Camera trapping for wildlife insights
A camera trap is a device for capturing wildlife on film. It is typically left in a remote place for extended periods of time to monitor the presence and activity of various animals. The camera is amongst others triggered by animal activity. However, it can also be triggered by other kinds of movement such as waiving grass. The goal is to offer as much information with as little noise as a possible to the people managing the parks. Rather than having an ecologist labour through thousands of pictures it would be ideal to have an algorithm decide whether 1) an animal is present in an image, and if so, 2) classify the animal so that it is immediately clear which images offer valuable information.
As Sensing Clues serves wildlife parks across the globe, we went for an algorithm that is able to detect species from different regions across the globe. There are pre-trained algorithms available that are able to classify a large number of species, such as those trained on the iNaturalist dataset. However, these images are mostly not from camera traps.

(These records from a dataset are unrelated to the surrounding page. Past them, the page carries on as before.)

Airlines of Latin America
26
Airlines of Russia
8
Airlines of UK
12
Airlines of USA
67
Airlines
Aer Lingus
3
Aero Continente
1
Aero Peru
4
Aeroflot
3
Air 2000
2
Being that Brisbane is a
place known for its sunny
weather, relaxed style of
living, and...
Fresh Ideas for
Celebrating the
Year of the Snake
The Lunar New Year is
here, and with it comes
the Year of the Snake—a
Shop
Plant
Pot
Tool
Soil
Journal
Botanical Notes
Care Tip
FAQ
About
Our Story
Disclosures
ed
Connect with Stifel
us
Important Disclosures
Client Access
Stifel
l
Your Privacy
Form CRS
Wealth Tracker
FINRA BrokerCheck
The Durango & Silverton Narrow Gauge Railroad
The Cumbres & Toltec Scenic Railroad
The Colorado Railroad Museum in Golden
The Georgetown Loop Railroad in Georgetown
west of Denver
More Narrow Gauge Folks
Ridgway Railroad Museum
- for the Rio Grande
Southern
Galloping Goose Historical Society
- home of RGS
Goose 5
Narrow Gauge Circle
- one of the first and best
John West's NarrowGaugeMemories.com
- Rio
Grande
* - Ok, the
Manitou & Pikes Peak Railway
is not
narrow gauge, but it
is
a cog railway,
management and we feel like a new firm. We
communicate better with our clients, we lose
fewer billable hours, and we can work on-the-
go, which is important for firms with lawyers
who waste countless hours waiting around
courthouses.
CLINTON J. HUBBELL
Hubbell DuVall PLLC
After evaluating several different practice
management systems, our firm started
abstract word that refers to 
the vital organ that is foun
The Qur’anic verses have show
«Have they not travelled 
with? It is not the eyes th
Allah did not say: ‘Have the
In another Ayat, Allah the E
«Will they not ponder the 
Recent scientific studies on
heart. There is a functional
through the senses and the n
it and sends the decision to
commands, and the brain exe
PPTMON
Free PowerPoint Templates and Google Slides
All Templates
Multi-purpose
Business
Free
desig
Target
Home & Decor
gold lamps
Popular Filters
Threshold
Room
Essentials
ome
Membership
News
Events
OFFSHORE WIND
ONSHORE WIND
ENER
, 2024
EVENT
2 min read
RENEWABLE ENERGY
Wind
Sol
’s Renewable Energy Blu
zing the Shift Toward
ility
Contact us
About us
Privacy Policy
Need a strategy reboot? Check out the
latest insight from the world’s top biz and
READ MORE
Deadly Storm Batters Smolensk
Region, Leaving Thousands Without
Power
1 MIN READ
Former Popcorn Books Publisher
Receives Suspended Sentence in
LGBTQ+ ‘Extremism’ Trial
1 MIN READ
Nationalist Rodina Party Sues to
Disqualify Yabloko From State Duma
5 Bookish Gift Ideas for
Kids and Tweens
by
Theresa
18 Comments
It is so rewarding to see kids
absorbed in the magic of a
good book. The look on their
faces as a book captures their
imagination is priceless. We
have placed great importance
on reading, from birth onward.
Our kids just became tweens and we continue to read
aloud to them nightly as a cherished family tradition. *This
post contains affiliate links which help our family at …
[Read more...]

Images from camera traps are notoriously difficult to analyse due to the animals being for instance occluded, motion blurred, or because these images are taken in different circumstances such as day- and nighttime. There are a number of quality camera trap datasets, such as the LILA BC repository. However, many of these datasets only concern relatively small regions of the world. Luckily, the camera trap data set from the iWildCam2020 FGVC7 Kaggle competition proved to be of great help. It contains over 200k images of a vast number of species across the globe and thus offered us a great starting point for an algorithm to detect and classify animals.
For this problem we took a two step approach. First, we detect animals in images. For this we use the MegaDetector, which is an object detection algorithm developed by Microsoft AI for Earth that has been specifically trained to detect animals and humans from camera trap footage (see figure 3). We crop the detected objects to their respective bounding boxes and then turn them into squares by padding the images with zeros to preserve the aspect ratio. Although the MegaDetector works great when it comes to detecting animals, it is not able to classify the detected animal in terms of what species it is. This is what we do in the second step of our approach. In the second step these crops are passed to a dedicated classifier, which is based on a pre-trained InceptionV3 network trained with TensorFlow. This particular network has been pre-trained on the iNaturalist 2017 dataset and already incorporates some base level information of animals, before even having fed it a single camera trap photo.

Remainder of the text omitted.